Movement one, “Crystal Clear”, is a swingin number that seems to reference Ellington as Mica’s opening melody is passed around among the various band sections as they introduce endless variations on the opening theme. The many wide open solos that follow continue the melodic variance. Movement two, “Destiny’s Boat”, deals with waking up in a hospital bed with one’s life changed in ways that no one could possibly anticipate.
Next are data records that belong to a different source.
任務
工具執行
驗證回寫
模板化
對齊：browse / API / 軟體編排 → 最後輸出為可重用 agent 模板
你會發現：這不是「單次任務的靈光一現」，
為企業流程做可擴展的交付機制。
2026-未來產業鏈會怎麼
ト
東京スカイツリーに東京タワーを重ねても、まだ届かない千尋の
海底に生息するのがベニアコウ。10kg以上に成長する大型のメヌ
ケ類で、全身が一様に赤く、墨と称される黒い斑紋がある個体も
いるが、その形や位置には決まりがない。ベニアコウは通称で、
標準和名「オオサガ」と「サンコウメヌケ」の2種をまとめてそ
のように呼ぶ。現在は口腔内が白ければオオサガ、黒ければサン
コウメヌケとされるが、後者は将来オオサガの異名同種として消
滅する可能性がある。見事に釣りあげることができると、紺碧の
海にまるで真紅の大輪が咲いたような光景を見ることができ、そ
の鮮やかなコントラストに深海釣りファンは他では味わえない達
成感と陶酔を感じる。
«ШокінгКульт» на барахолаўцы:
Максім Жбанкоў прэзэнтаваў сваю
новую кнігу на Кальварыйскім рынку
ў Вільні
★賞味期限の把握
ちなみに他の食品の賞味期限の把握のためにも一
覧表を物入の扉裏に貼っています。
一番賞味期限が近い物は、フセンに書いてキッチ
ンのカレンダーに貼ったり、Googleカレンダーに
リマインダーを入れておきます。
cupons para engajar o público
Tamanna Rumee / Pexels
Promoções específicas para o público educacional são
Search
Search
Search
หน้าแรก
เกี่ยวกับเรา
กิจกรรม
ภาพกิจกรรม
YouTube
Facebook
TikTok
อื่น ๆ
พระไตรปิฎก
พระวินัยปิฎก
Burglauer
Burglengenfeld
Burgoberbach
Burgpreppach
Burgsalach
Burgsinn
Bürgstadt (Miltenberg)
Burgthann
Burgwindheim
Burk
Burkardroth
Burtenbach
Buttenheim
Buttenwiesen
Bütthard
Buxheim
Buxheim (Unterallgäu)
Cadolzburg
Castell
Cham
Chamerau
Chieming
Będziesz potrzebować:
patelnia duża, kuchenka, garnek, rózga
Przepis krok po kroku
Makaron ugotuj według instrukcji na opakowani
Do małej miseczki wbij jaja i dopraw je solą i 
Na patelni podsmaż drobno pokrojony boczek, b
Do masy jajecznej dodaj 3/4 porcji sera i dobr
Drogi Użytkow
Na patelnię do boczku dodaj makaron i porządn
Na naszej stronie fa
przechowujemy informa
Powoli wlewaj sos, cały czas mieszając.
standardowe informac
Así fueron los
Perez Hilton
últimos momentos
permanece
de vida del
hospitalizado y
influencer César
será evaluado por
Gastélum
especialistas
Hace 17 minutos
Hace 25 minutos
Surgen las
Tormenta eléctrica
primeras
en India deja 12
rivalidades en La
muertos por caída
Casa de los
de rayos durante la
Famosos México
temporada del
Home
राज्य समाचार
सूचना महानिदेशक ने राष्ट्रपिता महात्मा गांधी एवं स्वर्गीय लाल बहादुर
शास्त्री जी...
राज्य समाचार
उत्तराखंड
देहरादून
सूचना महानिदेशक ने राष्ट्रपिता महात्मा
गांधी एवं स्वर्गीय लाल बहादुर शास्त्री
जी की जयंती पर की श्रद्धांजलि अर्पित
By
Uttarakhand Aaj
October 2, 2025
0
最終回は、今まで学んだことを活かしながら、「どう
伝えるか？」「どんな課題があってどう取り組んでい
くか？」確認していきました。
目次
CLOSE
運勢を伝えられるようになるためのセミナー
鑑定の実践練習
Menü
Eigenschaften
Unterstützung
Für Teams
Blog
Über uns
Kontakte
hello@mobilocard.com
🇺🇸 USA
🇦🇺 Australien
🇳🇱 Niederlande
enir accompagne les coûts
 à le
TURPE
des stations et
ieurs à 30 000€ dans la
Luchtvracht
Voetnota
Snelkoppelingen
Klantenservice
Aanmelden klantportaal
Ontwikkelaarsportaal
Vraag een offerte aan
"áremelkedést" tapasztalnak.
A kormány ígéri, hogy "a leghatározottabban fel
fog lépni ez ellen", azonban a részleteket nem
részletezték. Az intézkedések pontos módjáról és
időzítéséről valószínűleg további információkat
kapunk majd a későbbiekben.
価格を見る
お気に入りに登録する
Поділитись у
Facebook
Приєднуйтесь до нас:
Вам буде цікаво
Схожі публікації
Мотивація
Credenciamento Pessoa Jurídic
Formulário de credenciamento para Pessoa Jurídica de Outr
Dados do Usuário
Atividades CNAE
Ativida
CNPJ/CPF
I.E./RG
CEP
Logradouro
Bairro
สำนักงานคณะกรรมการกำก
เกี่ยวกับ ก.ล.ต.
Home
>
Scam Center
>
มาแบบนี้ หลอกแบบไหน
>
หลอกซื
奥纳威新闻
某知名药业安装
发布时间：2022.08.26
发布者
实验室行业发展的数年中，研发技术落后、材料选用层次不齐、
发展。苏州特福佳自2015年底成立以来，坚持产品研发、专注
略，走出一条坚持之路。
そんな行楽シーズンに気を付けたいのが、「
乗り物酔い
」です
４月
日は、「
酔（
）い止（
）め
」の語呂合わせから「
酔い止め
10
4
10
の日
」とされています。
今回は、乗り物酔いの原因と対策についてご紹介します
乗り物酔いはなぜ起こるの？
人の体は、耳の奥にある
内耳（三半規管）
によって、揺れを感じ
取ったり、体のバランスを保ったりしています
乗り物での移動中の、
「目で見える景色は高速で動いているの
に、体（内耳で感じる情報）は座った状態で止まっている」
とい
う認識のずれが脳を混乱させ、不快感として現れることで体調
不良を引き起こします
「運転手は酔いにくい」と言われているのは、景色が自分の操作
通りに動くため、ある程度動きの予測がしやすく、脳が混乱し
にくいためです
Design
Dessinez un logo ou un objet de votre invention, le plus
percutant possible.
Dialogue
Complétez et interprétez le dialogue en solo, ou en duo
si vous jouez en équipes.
This track is more mysterious and the odd colorful orchestrations recall Herbie Hancock’s Sextet, or his “Speak Like a Child” album. Todd Guidice delivers a killer sax solo on this one, which Bethea liked so much that he closes the CD with a second take of this movement so that Todd could take his solo even further out. Movement three, “Meniscus”, carries an Afro-Cuban influence with more grooving solos. The final movement, “Guardian of Forever”, features long complex rapid unison horn lines that fall in between neo-bebop and an over the top prog rock arrangement. The rockin element is pushed by James Hogan’s guitar solo that is part earthy blues rock and part soaring Allan Holdsworth style fusion.

Modern big band fans need to take note, Mica Bethea is one that you need to check out as he looks to be in this for the long haul. Its truly impressive how “Suite Theory” has shown such growth in the areas of composition and arrangement, but if there is anything I miss from his previous album, it’s the hardcore funk of his “Hang Up Your Hang Ups” cover, and the neo-classical melody of “Birth Rite”. Given the strength of these last two albums, it should be interesting to see what Micah comes up with next, hopefully he won’t keep us waiting too long.